Our starters consistently got battered and our batters couldn't get started. As we contemplate this dismal finish for the Birds, here's an "out of left field" suggestion for the Orioles brass for 2018 and beyond. Relegate the Happy Bird logo, which currently adorns the players' caps, to nothing beyond toddlers' T-shirts.
Of course no cartoon logo will strike fear in any opponents. But this is not about the competition. It's about the Orioles' own competitive temperament.
There's no continuity in the two Orioles bird logos. They should be Heckle and Jeckle, but, instead, they're Jekyll and Hyde. One is the face-only Happy Bird. The other is the full-bodied, beady-eyed Scowling Bird clutching a bat in his right hand (wing?) and staring down the pitcher with a menacing "I'm gonna make you wish you picked a different occupation" look as he struts up to the plate.

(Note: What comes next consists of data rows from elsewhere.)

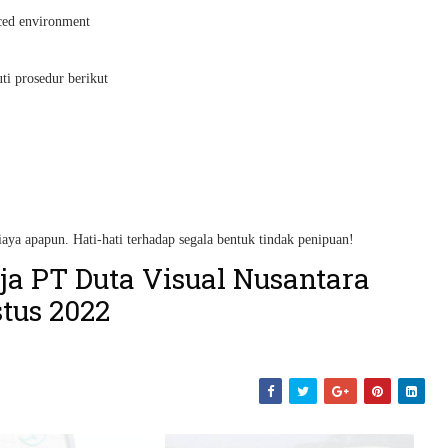
aced environment
uti prosedur berikut
iaya apapun. Hati-hati terhadap segala bentuk tindak penipuan!
a PT Duta Visual Nusantara
tus 2022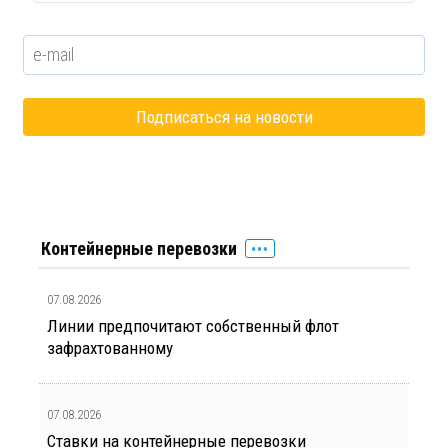
Контейнерные перевозки
07.08.2026
Линии предпочитают собственный флот
зафрахтованному
07.08.2026
Ставки на контейнерные перевозки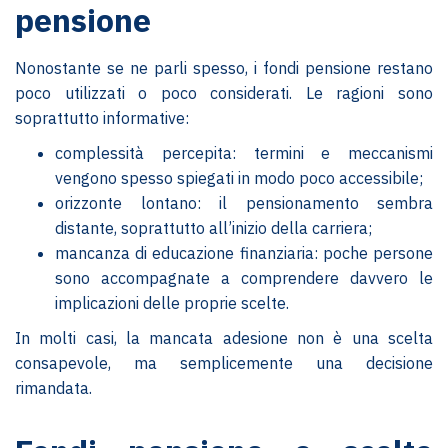
pensione
Nonostante se ne parli spesso, i fondi pensione restano
poco utilizzati o poco considerati. Le ragioni sono
soprattutto informative:
complessità percepita: termini e meccanismi
vengono spesso spiegati in modo poco accessibile;
orizzonte lontano: il pensionamento sembra
distante, soprattutto all’inizio della carriera;
mancanza di educazione finanziaria: poche persone
sono accompagnate a comprendere davvero le
implicazioni delle proprie scelte.
In molti casi, la mancata adesione non è una scelta
consapevole, ma semplicemente una decisione
rimandata.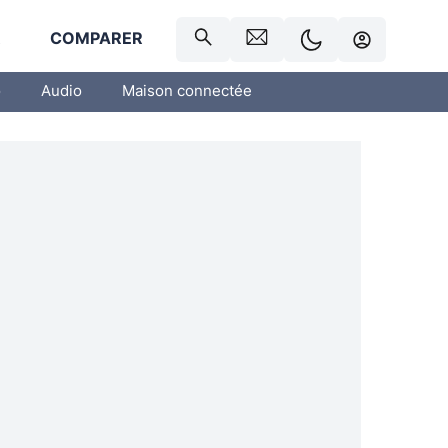
R
COMPARER
o
Audio
Maison connectée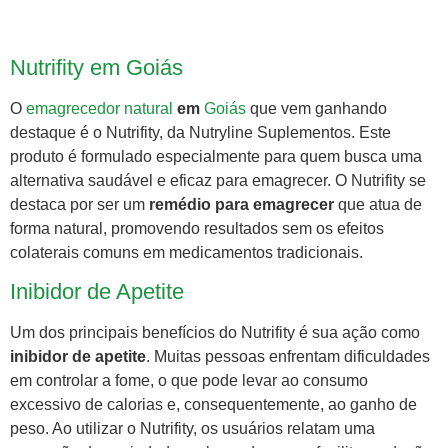
Nutrifity em Goiás
O
emagrecedor natural
em
Goiás
que vem ganhando
destaque é o Nutrifity, da Nutryline Suplementos. Este
produto é formulado especialmente para quem busca uma
alternativa saudável e eficaz para emagrecer. O Nutrifity se
destaca por ser um
remédio para emagrecer
que atua de
forma natural, promovendo resultados sem os efeitos
colaterais comuns em medicamentos tradicionais.
Inibidor de Apetite
Um dos principais benefícios do Nutrifity é sua ação como
inibidor de apetite
. Muitas pessoas enfrentam dificuldades
em controlar a fome, o que pode levar ao consumo
excessivo de calorias e, consequentemente, ao ganho de
peso. Ao utilizar o Nutrifity, os usuários relatam uma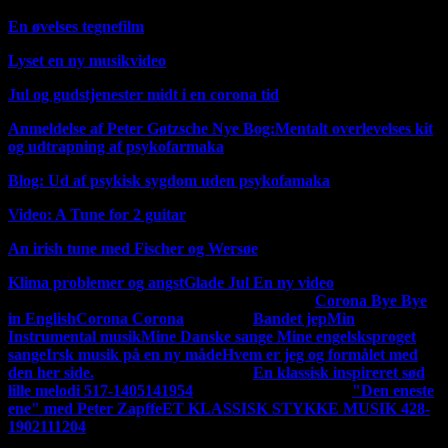
En øvelses tegnefilm
Lyset en ny musikvideo
Jul og gudstjenester midt i en corona tid
Anmeldelse af Peter Gøtzsche Nye Bog:Mentalt overlevelses kit
og udtrapning af psykofarmaka
Blog: Ud af psykisk sygdom uden psykofamaka
Video: A Tune for 2 guitar
An irish tune med Fischer og Wersøe
Klima problemer og angst
Glade Jul En ny video
MIN
Mine tidligere musik og sang udgivelser
Corona Bye Bye
MUSIK
in English
Corona Corona
på Dansk
Bandet jep
Min
Instrumental musik
Mine Danske sange
Mine engelsksproget
sange
Irsk musik på en ny måde
Hvem er jeg og formålet med
den her side.
En ny udgivelse 140220
En klassisk inspireret sød
lille melodi 517-1405141954
En ny udgivelse 120220
"Den eneste
ene" med Peter Zapffe
ET KLASSISK STYKKE MUSIK 428-
1902111204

In the dugout, our guys can't help but constantly see their teammates' caps throughout the many hours of 162 games. No warrior goes into battle with a goofy grin. Does the Happy Bird psych-up the players? Please. Does the Happy Bird embarrass the players? My guess is yes. The only other cap attire is the one with "O's" instead of Happy Bird. That's no good either. Toward the end of the season, it reminded too many of us of how many runs our boys scored each inning … or worse, each game!
It's said that, for the player, 90 percent of baseball is mental. That being the case, if the Scowling Bird helps even few players lean just a tad into a more determined frame of mind during a tense game situation, that grain of resolve and killer instinct certainly couldn't hurt. OK, perhaps this is all completely trivial. But perhaps not. It's a long season. Just a few extra hits here and there and who knows?
And one last thing, Warehouse. Consider the fans who are longing for a tough change of pace and after so many seasons wouldn't mind a change of face as well. I say forget Dr. Jekyll and hire Mr. Hyde.
Either way, until springtime when we all bleed orange anew, for now it's "wait 'til next year!" Once again.